Turner syndrome is a genetic disorder affecting females. The genes of the affected person are abnormal. In this one of the sex chromosomes i.e. X chromosome is either abnormal or is missing completely. Where normally a female has 46 chromosomes, including 2 X-chromosomes, in Turner’s syndrome, there is only one X chromosome. In certain conditions the X chromosome is missing only in some cells and not others known as Turner’s mosaicism. It is also commonly known as Bonnevie-Ullrich-Turner syndrome or Ullrich-Turner syndrome in Europe. A teenager from London with a 45X karyotype was the first case of this disorder.

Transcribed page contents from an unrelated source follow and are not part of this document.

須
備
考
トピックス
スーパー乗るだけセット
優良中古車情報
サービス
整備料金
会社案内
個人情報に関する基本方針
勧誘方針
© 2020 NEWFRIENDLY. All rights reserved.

Turner’s syndrome is found in almost 0.05% of the female population. As a genetic disorder it primarily affects the sexual development of females. Physical abnormalities include dysfunctional ovaries, short stature, infertility, amenorrhea, sexual dysfunction, lack of cognitive growth such as in memory, learning, mathematical, logical, and spatial skills, webbed neck with low-set ears. Heart and kidney disorders often come as a part of Turner’s syndrome.
Causes of Turner Syndrome
Although the genetic role in occurrence of the disorder is a known fact, the predisposing factors however have been unknown so far. Almost two thirds of the patients have a dysfunctional X chromosome, and is paternal in origin. Its main cause therefore is still being researched and certain theories are supporting its development as well. One being that while conception a part of the sex chromosomes does not get passed down to the female fetus causing either the complete absence of one X chromosome or an abnormal X chromosome.
Turner Syndrome Symptoms
The symptoms in each female patient are generally different. Till now there hasn’t been a case where two patients share the same signs. However due to the defect in sex chromosomes, the syndrome could manifest the following conditions:
- A short stature with a webbed neck, Broad and shield like chest.

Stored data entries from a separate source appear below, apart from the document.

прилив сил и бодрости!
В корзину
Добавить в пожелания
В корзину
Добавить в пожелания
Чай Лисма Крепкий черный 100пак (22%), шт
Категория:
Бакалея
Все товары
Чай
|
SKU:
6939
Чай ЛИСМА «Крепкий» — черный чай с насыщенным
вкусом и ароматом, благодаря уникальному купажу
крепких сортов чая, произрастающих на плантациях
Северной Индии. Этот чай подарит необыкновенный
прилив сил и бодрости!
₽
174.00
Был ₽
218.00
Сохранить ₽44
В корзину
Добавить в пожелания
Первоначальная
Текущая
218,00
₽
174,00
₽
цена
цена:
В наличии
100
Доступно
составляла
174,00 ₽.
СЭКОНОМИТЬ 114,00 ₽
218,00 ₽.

- Swelling in the hands or feet.
- Low set ears and hairline.
- Improper or poor development of the breasts, wide spaced nipples and Sparse pubic hair.
- Abnormal gonads or ovaries.
- Vaginal dryness and Infertility.
- Absence of menstruation.
- Small and fragile fingernails
- Turned-in elbows
- Dryness in eyes that is chronic and eyelids are usually drooping.
- Pigmented moles.
- Structural defects in the aorta and the aortic valve
- Kidney and heart disorders such as Misshapen kidneys also known as horse-shoe.

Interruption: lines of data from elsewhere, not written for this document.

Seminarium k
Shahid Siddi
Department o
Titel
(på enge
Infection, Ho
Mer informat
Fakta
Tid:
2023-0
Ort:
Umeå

- The hip-waist ratio is extremely poor with smaller hips that are same in size as the waist.
- Poor cognitive ability with difficulties in paying attention, learning, spatial and social skills.
It can be diagnosed at any stage of life and also during fetal development. But it is commonly detected prior to birth with the help of amniocentesis where chromosome analysis is done with the specimen. It can also be done in ultrasounds where abnormalities in kidneys as well as heart are confirmed.
In order to detect the exact problem karyotyping is done to examine the chromosomes and chromosomal compositions through a blood test to determine the scale of follicle stimulating hormone and luteinizing hormone that are affected by the change in estrogen levels.
Other diagnostic tests include MRI, Echocardiogram, MRI, and pelvic exam to test the condition of the ovaries and kidneys.
The treatment usually focuses on the betterment of sexual growth and functioning of the woman. Because of the chromosomal aberrations and genetic abnormality it is not curable but there are a few treatments that can be adopted to deal with the symptoms. These are as follows:
- Growth Hormone Therapy: It focuses on the bone growth to reach an average height at an early stage and if not done, it the females will not grow more than four to five feet.
- Estrogen Replacement Therapy: Here, Sex hormones are given to correct the sexual development starting when the patient is 12 years old. It works on breast development and pubic hair as well as other secondary sexual parts. The ones who do not receive this therapy are most likely to have osteoporosis.
- 3. Assisted Reproduction Techniques: women are usually assisted by their physicians for reproduction techniques to get pregnant such as using donor eggs that eventually become embryo.
Turner Syndrome Life expectancy
Although it is a lifelong condition but with careful treatments and monitoring the patient can live a normal life. However there are a few conditions that could be fatal. Females with this Syndrome can reach as old as 50 years of age. In cases of complications or delay in the diagnosis death can occur because of kidney and heart problems. If it is a fetal condition then the uterus would either be still born or aborted at an early stage of conception otherwise it will lead to congenital anomalies.
Cardiovascular disorders can play an essential part in overall mortality and life expectancy (minimum 13 years). The prognosis is therefore dependent on a number of conditions. It is extremely important to give the females an overall support especially during adolescence to deal with body image problems and infertility.